By David Hencke and Joseph Eden

An alleged horse murder, police protection at a parish meeting and council office and notice board defaced with hated filled graffiti

You could not imagine a more bucolic English scene. Beautiful rolling Sussex countryside, white painted country cottages, a heritage steam railway running by the village and Bodiam Castle, an imposing moated medieval ruin dominating the valley.

But this quintessential sleepy English village hides some of the most vicious in fighting by former and sitting parish councillors and their friends involving hate filled Facebook posts, false allegations, dodgy contracts, one sided council investigations, favours for friends, while Sussex police and the Rother District Council try to pretend nothing is happening here.

If this was inner city London or Birmingham such battles would be factional or party political. But here it is not politics but rival personalities who either want to control events or who are convinced dirty business is afoot in secret meetings.

A Midsomer Murders village?

If there is a script for this story it could either be an Agatha Christie novel or an episode of Midsomer Murders. So far only a grazing horse has died, but given the tensions here one wonders whatever will happen next.

So how has this happened? The trigger for all this is a remarkable pot of gold given to this little village by the former Tory Cabinet minister Michael Gove. As levelling up secretary he approved a massive £1.4 million loan in 2019 to enable the parish council to purchase a former Blue Cross animal rescue centre so the village could use its ample green acres for community use.

There had been much consternation in the village when the Blue Cross decided to close and sell the site as the original land had been donated by a local farmer and it was a valued part of the village as well as providing much employment.

The parish council was united in wanting this centre. Before they bid to buy it former Beatle Sir Paul McCartney came to the village with the chief executive of the Blue X centre to see if it could be saved. He even offered to underwrite the cost but the organisation was determined to close it.

His earlier letter of support for the Blue X Centre before it closed is here:

The purchase of this 34 acre greenfield site has meant that all the residents face an extra parish council precept on top of their council tax to pay back a Public Loans Work Board loan backed by the Treasury for the next 50 years.

Horses looked after by Lauren Sapsted graze on the former Blue X site – known as St Francis Fields

The row emerged about what to do with the land once it was owned by the council. At the time when all was sweetness and light a proposal was drawn up by then councillor Penny Farmer with the aim of providing local facilities for local people with talk of a riding school, workshops and local people being allowed to graze their own horses and allowing a small number of new houses to rent to local people who couldn’t afford Sussex’s rocketing house prices. These would have been built on an ‘exception site’ basis and was limited to an initial build of six. 

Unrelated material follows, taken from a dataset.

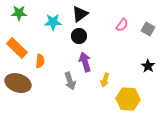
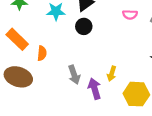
pink semicircle: (122, 25) -> (130, 15), turned 56
purple arrow: (85, 62) -> (95, 89), moved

Then councillor Penny Farmer, who has an equine background  was also asked to provide costings of how the stabling and grazing could be made to work so that government loan would be affordable while allowing public use and her costings were included in the proposal to the government, to help convince them to grant the loan. The proposal and map of the huge site is here https://docs.google.com/document/d/1PJLomhPMtDrIGl3yNsnQofsjlJDopvPcRQcYpiIW_24/edit?pli=1

The first sign of things going wrong was when it was decided to hand over the running of the site to a  non profit making Community Interest Company with a clause saying the directors could take profits from developments on the site and it was allowed to keep all the revenue from the site to spend as it saw fit.

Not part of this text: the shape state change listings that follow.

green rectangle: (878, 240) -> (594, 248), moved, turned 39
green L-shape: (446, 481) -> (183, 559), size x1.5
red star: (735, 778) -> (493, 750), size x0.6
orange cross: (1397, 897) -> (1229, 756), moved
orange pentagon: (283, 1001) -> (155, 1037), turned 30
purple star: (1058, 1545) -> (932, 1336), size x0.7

The big issue with the CIC is that as a corporate body, it has cost the parish council more money than they have created or put back into the project. The Parish Council “grants” them £1500 a year, they use an office and storage space as well as land owned by the Parish Council rent free which the council could otherwise rent out and they have not achieved anything the Parish Council couldn’t have done itself despite not having “power of competence”. Last financial year – they got double the grant -two tranches of £1500. They also rent unknown land/buildings on the site to unknown people for £1460 a year – there is no record as to who or what this is all about at the Parish Council; it has never voted or agreed to this use. The latest accounts are here.

Pete Sargent

When it was set up it soon emerged that other councillors had different ideas and one in particular Pete Sargant, who chaired the council at the time and is still a member, was seen by opponents as the ” village Godfather figure”. He is a smooth talking man with a lot of friends in the village but rather like Macavity in the musical Cats it is his friends who do a lot of the arrangements. Macavity is not there.

Pete Sargent said: “Several of them stated that they would be interested in helping set up the CIC and so I called them all together and asked them if they would like to set up the company, which they duly did. They chose themselves.”

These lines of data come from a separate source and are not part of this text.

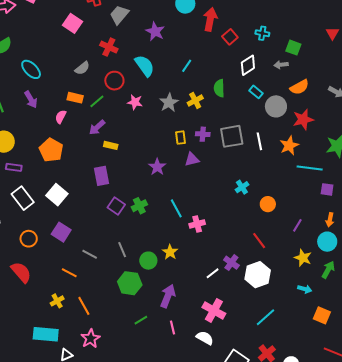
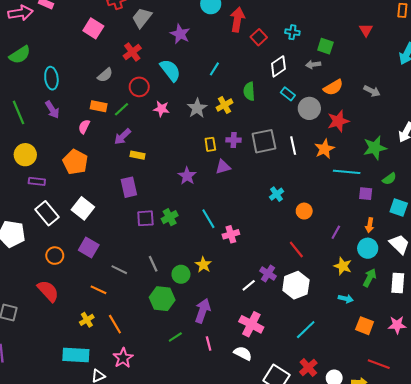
red cross: (109, 47) -> (132, 52), turned 30
cyan ellipse: (31, 69) -> (51, 78), turned 40
purple square: (116, 206) -> (145, 218), turned -36

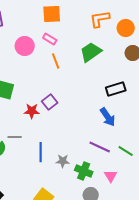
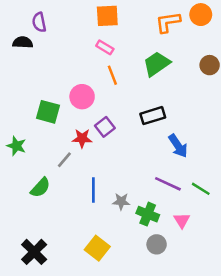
orange circle: (126, 28) -> (201, 15), moved
pink circle: (25, 46) -> (82, 97), moved
black rectangle: (116, 89) -> (153, 116), moved
gray line: (15, 137) -> (64, 160), moved, turned -48

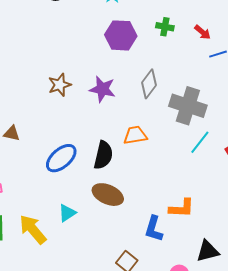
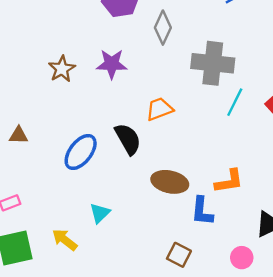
gray diamond: (149, 84) -> (163, 28), moved
black semicircle: (103, 155) -> (128, 139), turned -32
brown ellipse: (108, 195) -> (170, 182), moved
yellow arrow: (33, 229) -> (65, 240), size x0.7

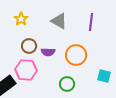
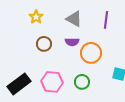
purple semicircle: (48, 52) -> (72, 42), moved
pink hexagon: (26, 70) -> (52, 82), moved

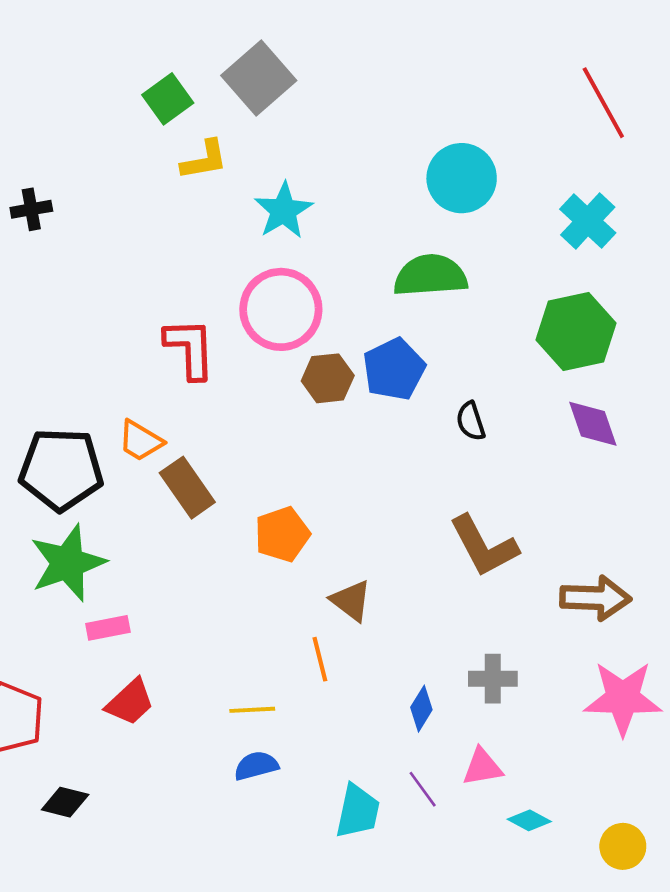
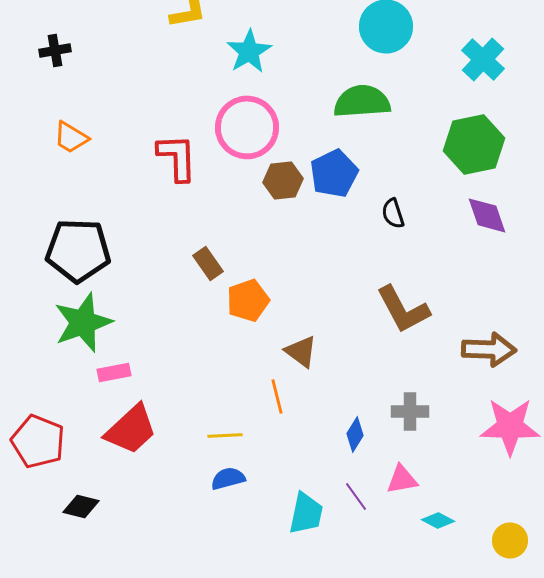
orange trapezoid: (140, 441) -> (71, 137), moved
brown rectangle: (187, 488) -> (208, 263), moved, size x0.7
red trapezoid: (130, 702) -> (131, 429), size x1.4

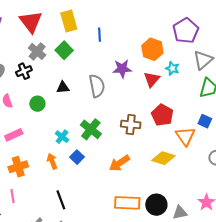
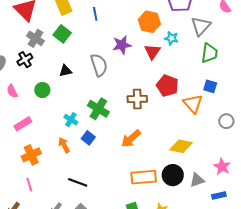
yellow diamond: (163, 158) -> (181, 146), moved
black line: (61, 200) -> (78, 182), turned -42

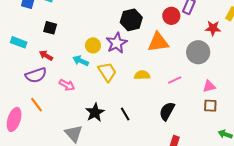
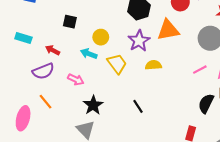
black square: (50, 28) -> (70, 22), moved
purple star: (117, 43) -> (139, 41), moved
pink line: (175, 80) -> (200, 70), moved
black semicircle: (167, 111) -> (206, 104), moved
black star: (95, 112) -> (93, 105), moved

This is not entirely true. Judith O’ Connor, the chair was tipped for the post in advance while Carolyn Pierce, previously a councillor, who had worked on the Blue X rescue centre for 20 years, was denied a post when she requested one. It is said by Jon Streatfeild. a former chairman of the council ,that Sargent kept the book with the directorships to himself for six months until all the posts were filled, mainly to members and friends of his in the local Bonfire Society and the Village Hall Trust.

Later when one councillor, Ben Dallimore, in 2022 demanded to see the minutes kept at the parish council office, the then clerk to the council, Nicola Ideson, threatened to call the police, started messing up files and tried to make out she was being physically threatened and harassed and pushed him out of the office. He had the foresight to have recorded the conversation and when she complained he made it clear he had recorded it. In February 2023, she contacted the Information Commissioner’s Office to say that as a Parish Councillor, he had recorded her at work and she wanted a copy of the data. After some arguing back and forth with the ICO about the nature and purpose of the recording, he gave her an edited copy of the recording which only contained her information..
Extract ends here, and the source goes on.